Robots need to grasp, handle, and manipulate objects, navigate their environment, and understand the state of the world around them. Like all artificial intelligence agents, they have to make predictions, formulate goals, reason about actions, and make plans. Expressive, informative, and compact representations of their state, task, or environment are therefore essential, because they allow us to address these problems by computational means. To create suitable representations, we need to consider the agent’s goals, means or resources, external performance requirements, and have to decide what is relevant to the task.

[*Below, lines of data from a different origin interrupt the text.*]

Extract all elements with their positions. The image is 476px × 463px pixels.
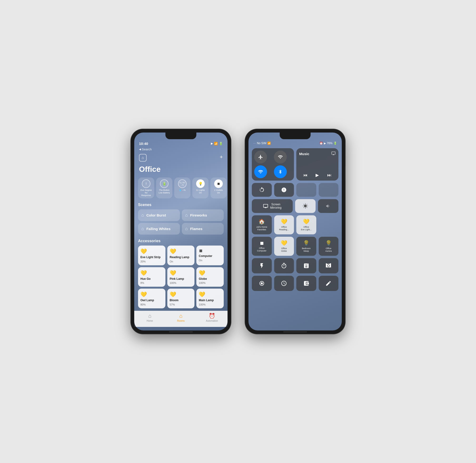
acc-name-0: Eve Light Strip	[140, 256, 163, 259]
right-home-indicator[interactable]	[283, 331, 307, 332]
cc-clock-btn[interactable]	[274, 276, 294, 291]
cc-office-eve-btn[interactable]: 💛 OfficeEve Light...	[296, 215, 316, 234]
cc-bluetooth-btn[interactable]	[274, 165, 287, 178]
scene-label-3: Flames	[190, 227, 203, 231]
back-nav[interactable]: Search	[134, 147, 227, 153]
accessory-main-lamp[interactable]: 💛 Main Lamp 100%	[196, 289, 224, 308]
vol-down-button[interactable]	[131, 171, 131, 180]
cc-connectivity-panel	[252, 148, 294, 181]
right-notch	[280, 133, 311, 139]
cc-julis-home-btn[interactable]: 🏠 Juli's HomeFavorites	[252, 215, 272, 234]
cc-app-shortcuts-row1	[252, 258, 338, 273]
acc-status-6: 80%	[140, 303, 163, 306]
status-tile-button[interactable]: 🔋 The ButtonLow Battery	[156, 178, 172, 198]
tab-rooms[interactable]: ⌂ Rooms	[174, 313, 188, 322]
acc-status-8: 100%	[199, 303, 221, 306]
cc-office-computer-btn[interactable]: ⏹ OfficeComputer	[252, 237, 272, 256]
tab-automation[interactable]: ⏰ Automation	[205, 313, 219, 322]
cc-carrier: ···· No SIM 📶	[253, 142, 271, 145]
tab-home[interactable]: ⌂ Home	[143, 313, 157, 322]
accessory-owl-lamp[interactable]: 💛 Owl Lamp 80%	[138, 289, 165, 308]
right-vol-up[interactable]	[245, 160, 245, 169]
status-tiles-container: ! Eve DegreeNo Response 🔋 The ButtonLow …	[134, 178, 227, 203]
right-vol-down[interactable]	[245, 171, 245, 180]
cc-prev-btn[interactable]: ⏮	[303, 173, 307, 178]
cc-music-panel[interactable]: Music ⏮ ▶ ⏭	[296, 148, 338, 181]
home-icon-button[interactable]: ⌂	[139, 154, 147, 161]
cc-office-globe-btn[interactable]: 💛 OfficeGlobe	[274, 237, 294, 256]
cc-next-btn[interactable]: ⏭	[327, 173, 332, 178]
status-tile-lights[interactable]: 💡 11 LightsOn	[192, 178, 208, 198]
cc-battery-icon: 🔋	[333, 142, 337, 145]
status-tile-temp[interactable]: 71-75°--% 💧 --%	[174, 178, 190, 198]
acc-status-5: 100%	[199, 281, 221, 284]
light-icon-7: 💛	[170, 292, 192, 298]
cc-airplay-icon[interactable]	[331, 151, 336, 156]
right-phone: ···· No SIM 📶 ⏰ ▶ 76% 🔋	[245, 129, 345, 334]
acc-name-4: Pink Lamp	[170, 277, 192, 281]
cc-airplane-btn[interactable]	[254, 151, 267, 163]
accessory-reading-lamp[interactable]: 💛 Reading Lamp On	[167, 246, 195, 265]
home-screen: 10:40 ▶ 📶 🔋 Search ⌂ + Office	[134, 133, 227, 330]
cc-wifi-btn[interactable]	[254, 165, 267, 178]
accessory-hue-go[interactable]: 💛 Hue Go 8%	[138, 267, 165, 287]
status-tile-eve-degree[interactable]: ! Eve DegreeNo Response	[138, 178, 154, 198]
cc-dnd-btn[interactable]	[274, 183, 294, 197]
accessory-globe[interactable]: 💛 Globe 100%	[196, 267, 224, 287]
back-label[interactable]: Search	[142, 148, 152, 151]
accessory-bloom[interactable]: 💛 Bloom 57%	[167, 289, 195, 308]
cc-rotation-lock-btn[interactable]	[252, 183, 272, 197]
eve-degree-icon: !	[142, 179, 150, 188]
outlets-label: 2 OutletsOn	[214, 189, 223, 194]
cc-office-reading-btn[interactable]: 💛 OfficeReading...	[274, 215, 294, 234]
accessories-header: Accessories	[134, 239, 227, 246]
home-indicator[interactable]	[169, 331, 193, 332]
cc-camera-btn[interactable]	[319, 258, 339, 273]
accessory-pink-lamp[interactable]: 💛 Pink Lamp 100%	[167, 267, 195, 287]
cc-notes-btn[interactable]	[319, 276, 339, 291]
power-button[interactable]	[231, 166, 231, 180]
cc-calculator-btn[interactable]	[296, 258, 316, 273]
cc-play-btn[interactable]: ▶	[315, 172, 319, 178]
lights-icon: 💡	[196, 179, 205, 188]
tab-rooms-label: Rooms	[177, 320, 185, 322]
cc-brightness-btn[interactable]	[295, 199, 315, 213]
cc-timer-btn[interactable]	[274, 258, 294, 273]
cc-empty-btn-1[interactable]	[296, 183, 316, 197]
add-button[interactable]: +	[220, 154, 223, 160]
cc-empty-btn-2[interactable]	[319, 183, 339, 197]
cc-flashlight-btn[interactable]	[252, 258, 272, 273]
accessory-computer[interactable]: ⏹ Computer On	[196, 246, 224, 265]
accessory-eve-light-strip[interactable]: 💛 Eve Light Strip 20%	[138, 246, 165, 265]
scene-label-1: Fireworks	[190, 213, 207, 217]
cc-office-aurora-btn[interactable]: 💡 OfficeAurora	[319, 237, 339, 256]
right-power-btn[interactable]	[345, 166, 345, 180]
acc-status-1: On	[170, 260, 192, 263]
light-icon-3: 💛	[140, 270, 163, 276]
cc-wallet-btn[interactable]	[296, 276, 316, 291]
scenes-grid: ⌂ Color Burst ⌂ Fireworks ⌂ Falling Whit…	[134, 209, 227, 239]
bedroom-meep-label: BedroomMeep	[302, 247, 311, 252]
svg-point-1	[260, 282, 263, 285]
cc-volume-btn[interactable]	[318, 199, 338, 213]
status-tile-outlets[interactable]: ⏹ 2 OutletsOn	[210, 178, 227, 198]
cc-grid: Music ⏮ ▶ ⏭	[249, 147, 342, 292]
office-eve-label: OfficeEve Light...	[301, 226, 312, 231]
acc-status-7: 57%	[170, 303, 192, 306]
office-reading-icon: 💛	[281, 219, 287, 225]
cc-screen-mirroring-btn[interactable]: ScreenMirroring	[252, 199, 293, 213]
lights-label: 11 LightsOn	[196, 189, 205, 194]
acc-status-0: 20%	[140, 260, 163, 263]
scene-flames[interactable]: ⌂ Flames	[182, 223, 224, 235]
bedroom-meep-icon: 💡	[303, 240, 309, 246]
cc-bedroom-meep-btn[interactable]: 💡 BedroomMeep	[296, 237, 316, 256]
scene-color-burst[interactable]: ⌂ Color Burst	[138, 209, 180, 221]
acc-name-3: Hue Go	[140, 277, 163, 281]
cc-wifi-icon: 📶	[267, 142, 271, 145]
cc-record-btn[interactable]	[252, 276, 272, 291]
scene-falling-whites[interactable]: ⌂ Falling Whites	[138, 223, 180, 235]
acc-name-7: Bloom	[170, 299, 192, 302]
cc-cellular-btn[interactable]	[274, 151, 287, 163]
scene-fireworks[interactable]: ⌂ Fireworks	[182, 209, 224, 221]
vol-up-button[interactable]	[131, 160, 131, 169]
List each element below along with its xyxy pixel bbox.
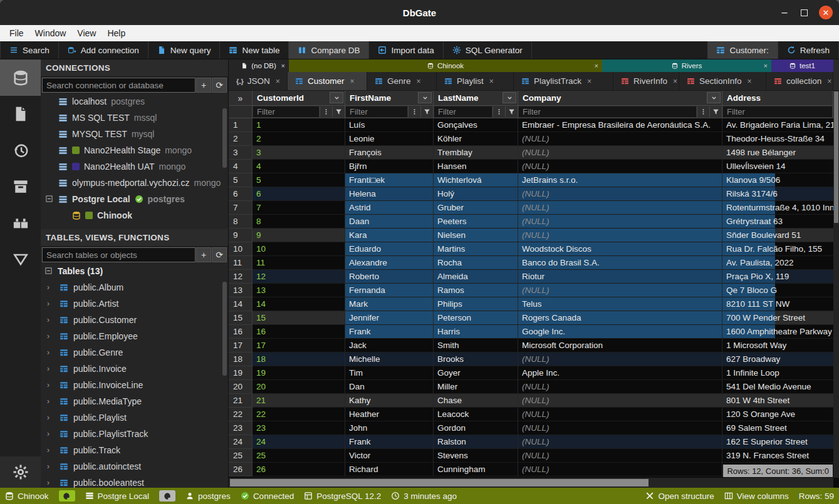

This thesis investigates the construction, learning, and application of representations in different robotic scenarios. We study representations and algorithms for agents that have the goal to reliably grasp an object, prevent an object from escaping by caging, or learn a model of their interaction with the environment to be able to plan actions and follow the state of the world. Each of the scenarios considers different aspects of representation: Efficient computation and optimization, tractable reasoning, relating different parameterizations, or autonomous learning and execution of behavior under uncertainty.

For the grasping agent, we introduce an embedding space that allows us to associate contact locations with hand postures and derive a hierarchical representation of object surfaces which together give rise to an efficient fingertip grasp synthesis algorithm. For the caging agent, we only consider objects with holes through their body which allows us to focus on caging configurations that mechanically interlock objects and hands similar to links of a chain. Further, we change from a geometric to a topology- based representation which allows us to construct caging configurations by control-based optimization and sampling-based search. For the learning agent, we consider the environment and robot as a dynamical system and learn predictive state representations that are directly based on observable data. We demonstrate two contrasting methods to influence the resulting model. For an in-hand manipulation task, we consider training sequences as strings of symbols and introduce feature functions that integrate both actions and observations to reduce state ambiguity. For a simulated visual navigation task, we learn a feature embedding with prior information and training labels to enhance model interpretability while at the same time improving planning performance.